# my progress to date. 1 year from start



## zero2hero2013 (Jun 20, 2011)

ok, so this was me in march 2011 weighing 100kg.



here is one in august 2011 weighing 87kg



had a holiday for a month in february and had 1 month of between november and january but here is me currently at 91kg.



ok so this is my progress to date, i am currently focusing on bulking and getting bigger muscles. my times are way out, summer bulking... so i will robably bulk for another month, then cut for a month and bulk again untill xmas.

any feed back comments welcomed


----------



## Suprakill4 (Jul 11, 2008)

Good progress mate. Whats the plans from here.

Best advice, stop yo-yoing! bulk cut bulk cut. If you want bigger muscles then you need to eat for this and be clever about how you eat so you dont add too much fat and need to cut.


----------



## Fat (Jan 2, 2010)

Next step: sunbed + mt2 + AAS


----------



## zero2hero2013 (Jun 20, 2011)

basically my aim for this year is to gain muscle, id rather stay a little lean through the summer, but late august onwards i plan on bulking through to january.

maybe it would be best to lean bulk from now to august and then up the food a little or continue if i have it perfect.

aiming for 3lbs a month approx. is that a good aim?


----------



## Suprakill4 (Jul 11, 2008)

Well dont bulk for the sake of it, why add too much fat just to have to diet to get it off.
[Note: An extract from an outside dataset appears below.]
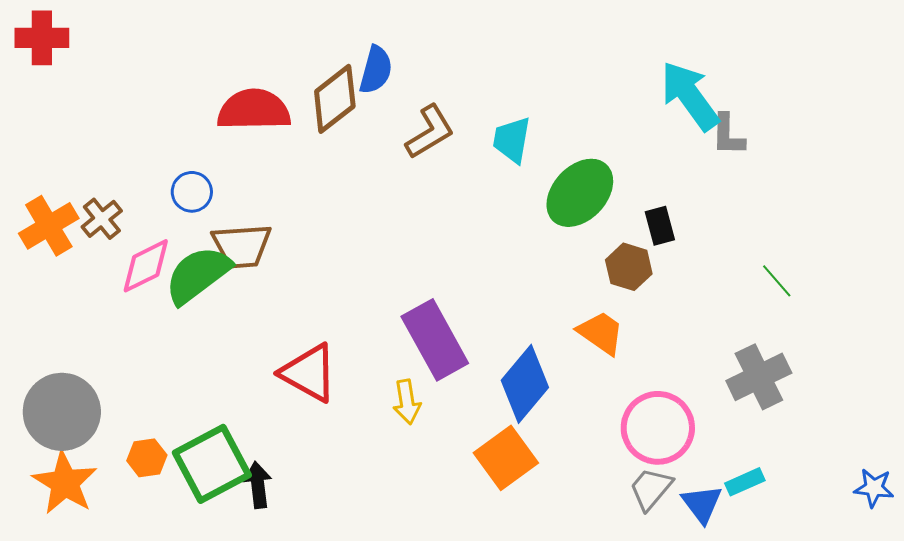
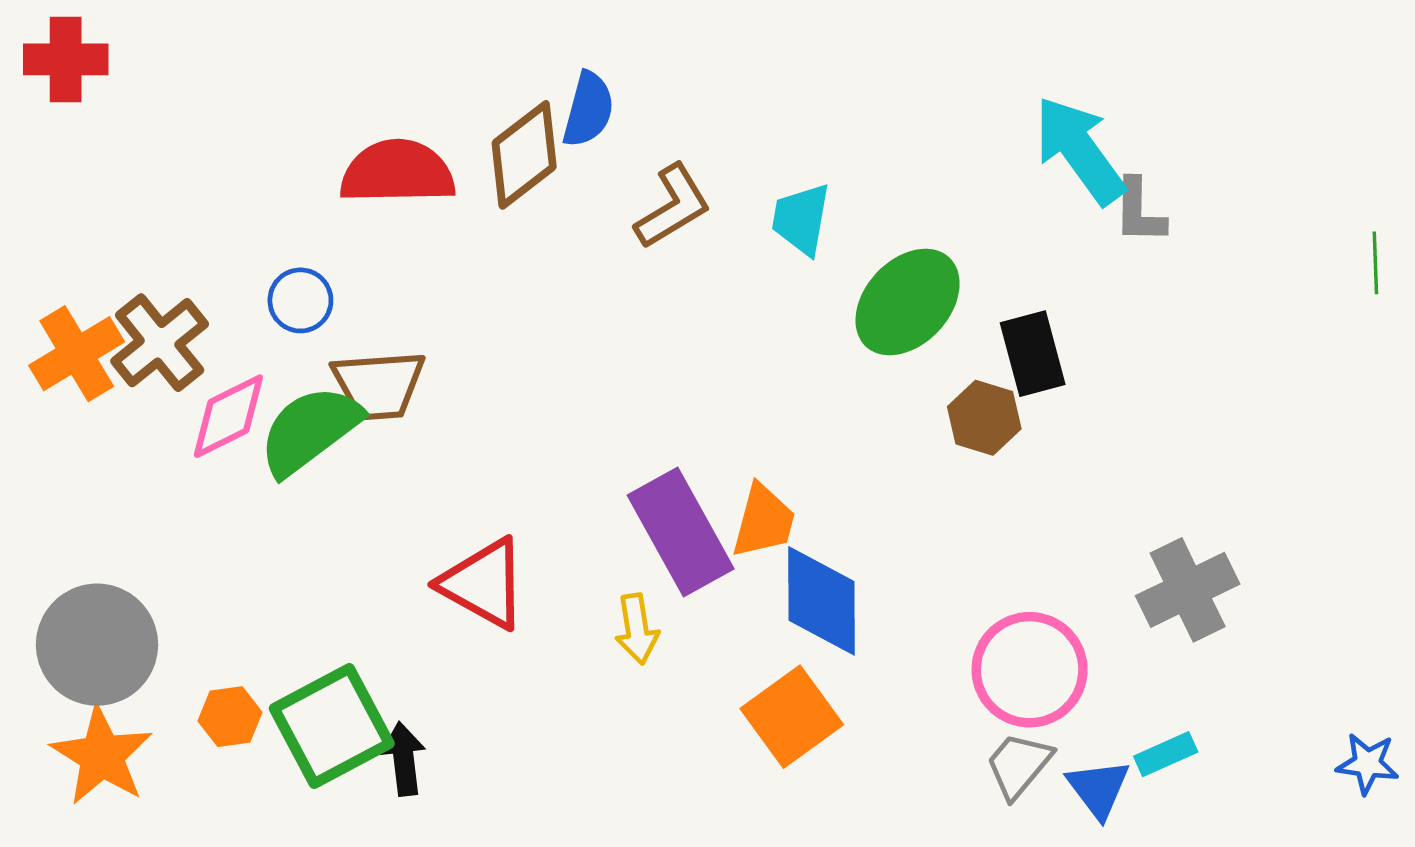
brown cross: (102, 219) -> (160, 343), size x1.5
black rectangle: (660, 226) -> (1033, 354), size x1.4
green line: (777, 281) -> (1375, 263), moved, turned 39
orange trapezoid: (601, 333) -> (764, 521), moved, turned 70
blue diamond: (525, 384) -> (821, 601), turned -40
Lean bulk from here on sounds a sensible option to me that suits your goals. . .. .


----------



## zero2hero2013 (Jun 20, 2011)

any ideas of how many calories i should be bulking on?

currently i do 3500 as my aim but generally get 3700 on avegage.

my stats, 6ft2, 91kg, approx 13-14% bodyfat. i have a sedentary office job, and train 3-4 times a week.

any help confirming my bulking cals is very much appreciated!


----------



## zero2hero2013 (Jun 20, 2011)

done some online calculators, apparantly they differ quite alot lol.

some say 3500, some say 3000, should i try the lower end of it and give it a month and see?


----------